VC discusses budget scenarios, tax rates

June 9, 2011 at 1:09 a.m.

Victoria County residents with a home valued at $100,000 could see about a $4 increase in their Victoria College property taxes.

That additional money is expected to help make up for declining state funding for Victoria College.

While both public schools and higher education wait to get the final word from the Texas Legislature on budget cuts, Victoria College trustees considered on Thursday four budget scenarios that were tweaked with one factor: the tax rate.

The community college has the authority to levy a property tax based on this year's property appraisals. The proposed budget outlines could increase that tax anywhere from $4 to $13 for a $100,000 home.

College president Tom Butler reiterated that VC has always been mindful of and conservative with the tax it levies on citizens, and it plans to continue with that attitude.

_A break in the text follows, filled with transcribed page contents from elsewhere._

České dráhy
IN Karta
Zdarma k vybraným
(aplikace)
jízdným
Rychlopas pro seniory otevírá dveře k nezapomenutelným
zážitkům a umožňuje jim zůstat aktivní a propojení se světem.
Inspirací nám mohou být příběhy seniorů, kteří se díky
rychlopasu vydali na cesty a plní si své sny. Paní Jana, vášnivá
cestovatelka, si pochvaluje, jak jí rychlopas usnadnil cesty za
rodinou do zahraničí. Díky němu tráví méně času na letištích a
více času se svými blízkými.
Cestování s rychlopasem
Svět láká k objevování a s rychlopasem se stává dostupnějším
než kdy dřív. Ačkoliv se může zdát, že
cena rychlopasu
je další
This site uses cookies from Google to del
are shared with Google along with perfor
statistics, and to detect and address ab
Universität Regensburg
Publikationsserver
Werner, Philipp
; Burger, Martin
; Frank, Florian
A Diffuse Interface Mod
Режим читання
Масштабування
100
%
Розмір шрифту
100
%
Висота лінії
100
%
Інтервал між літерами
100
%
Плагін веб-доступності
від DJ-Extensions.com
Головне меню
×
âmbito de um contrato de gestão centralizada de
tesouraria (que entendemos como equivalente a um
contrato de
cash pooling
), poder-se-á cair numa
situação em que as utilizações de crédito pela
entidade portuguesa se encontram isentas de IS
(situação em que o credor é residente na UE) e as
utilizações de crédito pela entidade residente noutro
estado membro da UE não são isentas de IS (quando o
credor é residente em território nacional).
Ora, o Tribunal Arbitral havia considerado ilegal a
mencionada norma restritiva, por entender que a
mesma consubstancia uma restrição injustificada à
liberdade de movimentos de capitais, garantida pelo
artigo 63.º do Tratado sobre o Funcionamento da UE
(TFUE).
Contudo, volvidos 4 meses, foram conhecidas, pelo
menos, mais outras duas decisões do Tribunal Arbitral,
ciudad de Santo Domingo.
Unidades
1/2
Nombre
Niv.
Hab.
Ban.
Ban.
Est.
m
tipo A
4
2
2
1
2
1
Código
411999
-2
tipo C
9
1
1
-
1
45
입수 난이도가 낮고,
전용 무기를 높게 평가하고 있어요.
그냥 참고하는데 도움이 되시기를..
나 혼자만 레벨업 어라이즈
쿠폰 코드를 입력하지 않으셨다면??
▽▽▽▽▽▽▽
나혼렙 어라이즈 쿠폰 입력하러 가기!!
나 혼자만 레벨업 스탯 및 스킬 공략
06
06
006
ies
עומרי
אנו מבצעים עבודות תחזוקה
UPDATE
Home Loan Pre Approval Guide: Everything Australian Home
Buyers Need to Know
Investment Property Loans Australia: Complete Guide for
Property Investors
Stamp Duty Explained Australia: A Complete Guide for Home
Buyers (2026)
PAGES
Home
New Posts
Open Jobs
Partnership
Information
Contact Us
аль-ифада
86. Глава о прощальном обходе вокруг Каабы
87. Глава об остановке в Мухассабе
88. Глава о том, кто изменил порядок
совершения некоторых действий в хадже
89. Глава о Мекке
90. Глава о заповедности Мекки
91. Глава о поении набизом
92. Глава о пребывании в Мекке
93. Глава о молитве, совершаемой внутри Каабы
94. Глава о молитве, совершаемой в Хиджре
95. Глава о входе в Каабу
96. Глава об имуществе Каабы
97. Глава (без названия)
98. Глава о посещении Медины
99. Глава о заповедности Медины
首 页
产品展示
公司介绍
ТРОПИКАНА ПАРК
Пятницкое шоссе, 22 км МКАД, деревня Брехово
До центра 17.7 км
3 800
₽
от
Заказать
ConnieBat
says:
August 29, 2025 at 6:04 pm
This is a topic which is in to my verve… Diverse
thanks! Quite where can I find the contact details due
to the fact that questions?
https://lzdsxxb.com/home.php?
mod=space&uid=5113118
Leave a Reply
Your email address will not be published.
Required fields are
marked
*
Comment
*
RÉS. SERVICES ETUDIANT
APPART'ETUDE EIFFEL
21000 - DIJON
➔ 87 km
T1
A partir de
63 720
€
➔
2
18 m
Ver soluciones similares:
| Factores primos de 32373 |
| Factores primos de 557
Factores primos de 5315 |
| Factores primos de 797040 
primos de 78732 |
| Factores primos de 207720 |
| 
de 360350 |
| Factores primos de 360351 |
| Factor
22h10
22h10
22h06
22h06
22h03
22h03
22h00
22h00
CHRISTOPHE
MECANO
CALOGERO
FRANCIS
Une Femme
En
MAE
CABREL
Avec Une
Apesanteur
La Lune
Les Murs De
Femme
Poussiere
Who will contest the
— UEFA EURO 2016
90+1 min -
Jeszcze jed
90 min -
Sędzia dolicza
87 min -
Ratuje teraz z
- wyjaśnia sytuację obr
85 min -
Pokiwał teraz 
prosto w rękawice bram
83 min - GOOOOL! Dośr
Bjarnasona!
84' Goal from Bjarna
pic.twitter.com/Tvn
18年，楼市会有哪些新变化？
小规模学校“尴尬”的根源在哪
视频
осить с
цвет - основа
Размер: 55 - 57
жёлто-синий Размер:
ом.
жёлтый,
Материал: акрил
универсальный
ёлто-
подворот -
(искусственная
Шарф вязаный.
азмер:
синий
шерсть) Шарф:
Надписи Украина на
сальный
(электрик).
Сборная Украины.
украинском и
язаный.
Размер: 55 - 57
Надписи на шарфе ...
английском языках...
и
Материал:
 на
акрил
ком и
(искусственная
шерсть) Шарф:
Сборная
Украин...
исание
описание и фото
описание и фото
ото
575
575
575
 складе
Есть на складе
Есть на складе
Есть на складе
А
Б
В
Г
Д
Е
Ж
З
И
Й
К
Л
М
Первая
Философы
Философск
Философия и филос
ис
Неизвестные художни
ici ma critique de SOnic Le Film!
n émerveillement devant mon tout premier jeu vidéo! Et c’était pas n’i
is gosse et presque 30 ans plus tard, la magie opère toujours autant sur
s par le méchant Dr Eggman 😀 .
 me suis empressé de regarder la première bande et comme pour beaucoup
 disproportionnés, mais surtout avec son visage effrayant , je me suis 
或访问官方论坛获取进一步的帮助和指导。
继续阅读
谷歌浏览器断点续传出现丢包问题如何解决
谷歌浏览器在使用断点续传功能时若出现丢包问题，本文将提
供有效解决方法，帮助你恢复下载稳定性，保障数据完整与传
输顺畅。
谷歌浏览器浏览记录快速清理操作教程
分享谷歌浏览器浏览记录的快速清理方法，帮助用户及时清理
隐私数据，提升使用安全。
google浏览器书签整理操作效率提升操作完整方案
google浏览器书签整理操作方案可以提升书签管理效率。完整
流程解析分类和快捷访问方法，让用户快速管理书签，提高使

The college is preparing for state cuts to range from $1.8 million to $2.1 million in its $28 million budget. Some of that comes from cuts in appropriations, but much more comes from the state cutting its contribution to employee benefits like insurance and retirement.


Colleges are mostly funded by state funds, local taxes and tuition.

By paying increased tuition, VC students have historically carried the burden of the state allocating fewer funds, Butler said.

"Especially in recent years, we've looked more and more to our students to make up for the change in state funds," Butler said.

The board approved in March a hike of $9 per semester hour for in-district tuition for the fall semester. Tuition at the college has more than doubled over the last decade.

By comparison, over the decade, the college has increased its tax levy just more than a penny.

Butler said there is no question that this year's tax rate will have to increase to cover continuously dwindling state funding.

"We don't want to ever lose our quality," Butler said. "We draw on every resource we can to make this a great institution, but we don't want to take steps backward."

The tuition rate is expected to generate about $800,000, while the tax rate is anticipated to generate $229,000.

Butler said he sees no reason why enrollment numbers at the college wouldn't continue to increase as they have in previous years, but the college is planning conservatively with current numbers.


With increased enrollment comes both increased revenue and expenditures to adequately serve those students. Also increasing this year's expenditures are maintenance projects deferred from past years and investment in programs that are in direct response to community needs, such as more interest in the truck driving program after the discovery of Eagle Ford Shale in the area.

VC has shed cost from its by-far most expensive expenditure, salaries. The college decided not to fill some vacant positions and outsourced some instruction to part-time professors.

An increase in pay for those part-time professors is part of two budget scenarios the board pored over at the budget workshop.

The lowest tax increase would just cover state cuts. The other three more expensive versions factor in a 3-percent salary raise and a $100 and $200 adjunct professor raise.

Butler emphasized the importance of offering competitive wages to attract the best employees to the college.

The University of Houston-Victoria already pays about $200 more per course than VC.

The college did not offer a salary increase last year, and the college's pay has not been in line with cost of living increases, Butler said.

The raise "would go a long way toward maintaining a high morale, and it also mitigates a problem we would face next year of trying to make up more ground," Butler said.


The board won't make any decisions until after the Legislature approves a budget, and even then, the budget process will most likely be a summer-long ordeal.

For example, on the table at Thursday's meeting was the amount of money that would go into a contingency fund that the college worked into the budget. The reserve fund would act as a buffer if the state ends up asking the college for more money or if enrollment is lower than anticipated.

Right now, the fund is projected at $100,000, but that number - and all numbers - are subject to change as the board waits for legislative action.

One thing's certain, though. The state has embarked on a trend when it comes to funding education, Butler said.

"We must assume that (funding) will continue to decline, and I think if we did anything less than to assume that, we would be taking too big a risk."